La production marchande n’est donc pas possible sans la relation de la marchandise à la monnaie. Cela pose ainsi une limite fondamentale à tout projet utopique : qui veut supprimer la monnaie doit également supprimer les rapports sociaux qui font de celle-ci une nécessité. On ne peut avoir l’un sans l’autre.

De l’argent au capital

Si le procès de reproduction général de la société est médiatisé par la marchandise et l’argent, et si la production marchande ne mène pas d’existence marginale à l’intérieur d’un autre mode de production (comme ce fut le cas au Moyen-Âge en Europe), alors l’argent se transforme en capital : la figure autonome de la valeur,au travers de laquelle s’accomplit la socialisation économique des producteurs de marchandises, est devenue elle-même le premier but de l’activité économique. C’est précisément parce que l’argent est l’incarnation de la richesse abstraite (richesse qui ne connaît aucune limite immanente), que l’on ne peut prétendre en avoir
« suffisamment ». Le commerce et la production ne doivent pas seulement apporter de l’argent, mais de l’argent en quantités toujours plus grandes. La généralisation de la production marchande et de l’économie monétaire n’est possible que si la production se transforme en production capitaliste, que si l’accroissement de la richesse abstraite devient le but direct de la production, et que ce but soumet à lui tous les autres rapports sociaux. La
« force destructrice de l’argent », si souvent déplorée dans les modes de production pré-capitalistes (par exemple, par de nombreux auteurs de la Grèce antique), repose précisément sur ce processus de transformation capitaliste de la société fondée sur la généralisation des rapports monétaires. Les conceptions socialistes du marché, qui veulent abolir la production capitaliste (ou la remplacer par une société de coopératives), tout en conservant le marché, la production de marchandises et l’argent (en raison de leur « efficacité » en matière de production et d’innovation), se trouvent alors devant un problème fondamental : comment entendent-elles empêcher le retour d’une production sur un mode capitaliste sans diminuer cette « efficacité » du marché ?

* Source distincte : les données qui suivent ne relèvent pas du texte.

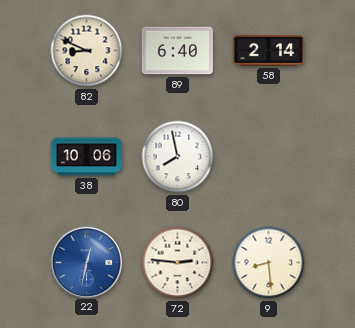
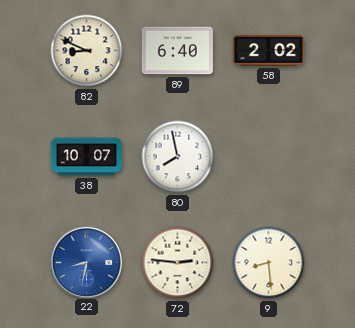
58: 2:14 -> 2:02
38: 10:06 -> 10:07
22: 12:32 -> 8:32
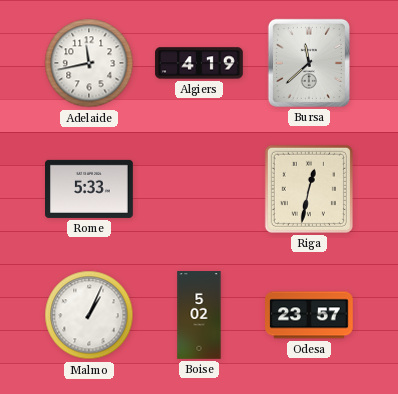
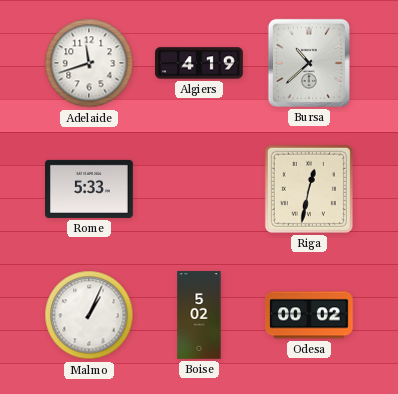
Adelaide: 11:43 -> 11:42
Bursa: 11:38 -> 10:38
Odesa: 23:57 -> 00:02
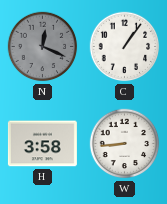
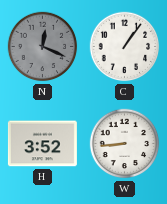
H: 3:58 -> 3:52
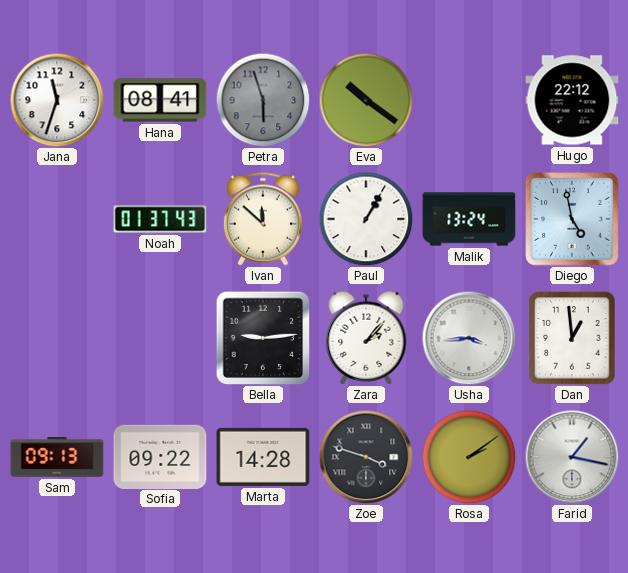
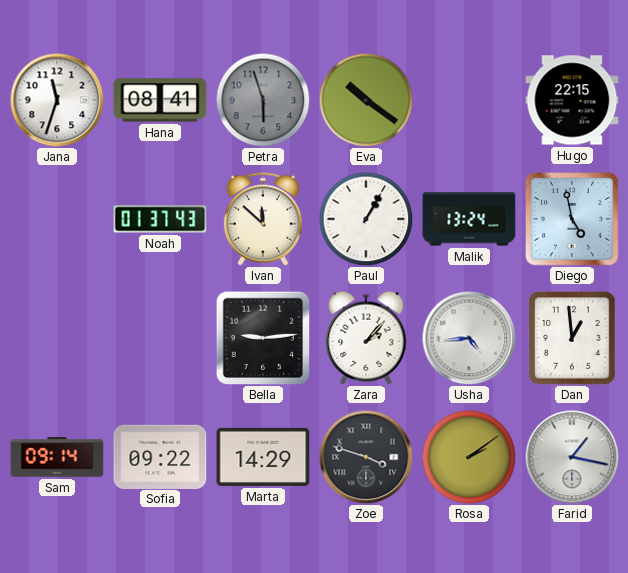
Hugo: 22:12 -> 22:15
Usha: 3:44 -> 4:44
Sam: 09:13 -> 09:14
Marta: 14:28 -> 14:29
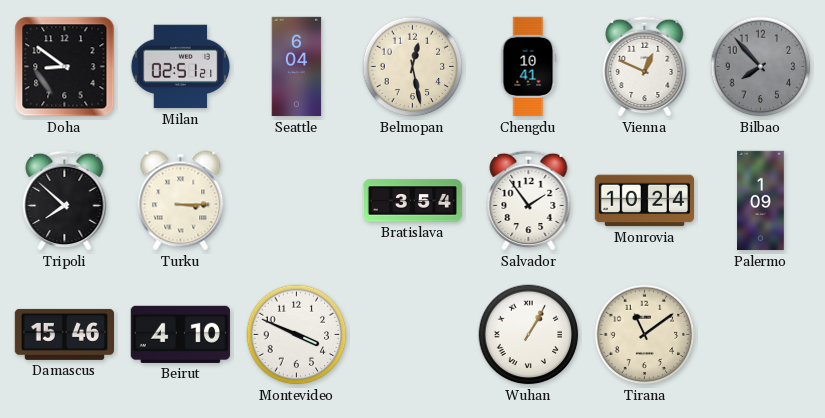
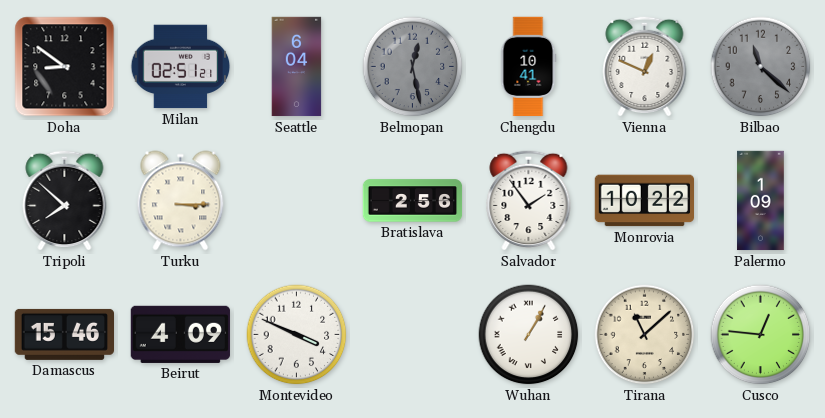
Belmopan dial: cream -> grey
Bilbao: 7:53 -> 11:22
Bratislava: 3:54 -> 2:56
Monrovia: 10:24 -> 10:22
Beirut: 4:10 -> 4:09
Tirana: 11:09 -> 11:08
Cusco: none -> 12:46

Production capitaliste et marchés financiers

Puisque c’est par l’argent que s’établissent les relations sociales dans une société d’échange, c’est aussi au travers de l’argent que ces dernières peuvent être interrompues : comme le souligne déjà Marx dans les premiers chapitre du Capital, l’argent porte avec lui la « possibilité des crises ». Dans l’enchaînement marchandise-argent-marchandise (où l’on vend sa propre marchandise pour acquérir par la suite la marchandise d’autrui), l’argent n’est pas un simple médiateur de l’échange, il peut également rompre cette médiation : une vente à laquelle ne succède pas un achat (lorsque l’argent récolté lors de la vente ne sert pas pour un achat ultérieur), brise la chaîne de la reproduction. Aussitôt que cela arrive, les biens produits ne peuvent plus être écoulés, la production diminue ou est partiellement arrêtée. En conséquence,du capital non utilisé se tient d’un côté, et de la force de travail non employée de l’autre. Toutefois un certain nombre de circonstances supplémentaires sont nécessaires pour que la simple possibilité de la crise se transforme en crise réelle.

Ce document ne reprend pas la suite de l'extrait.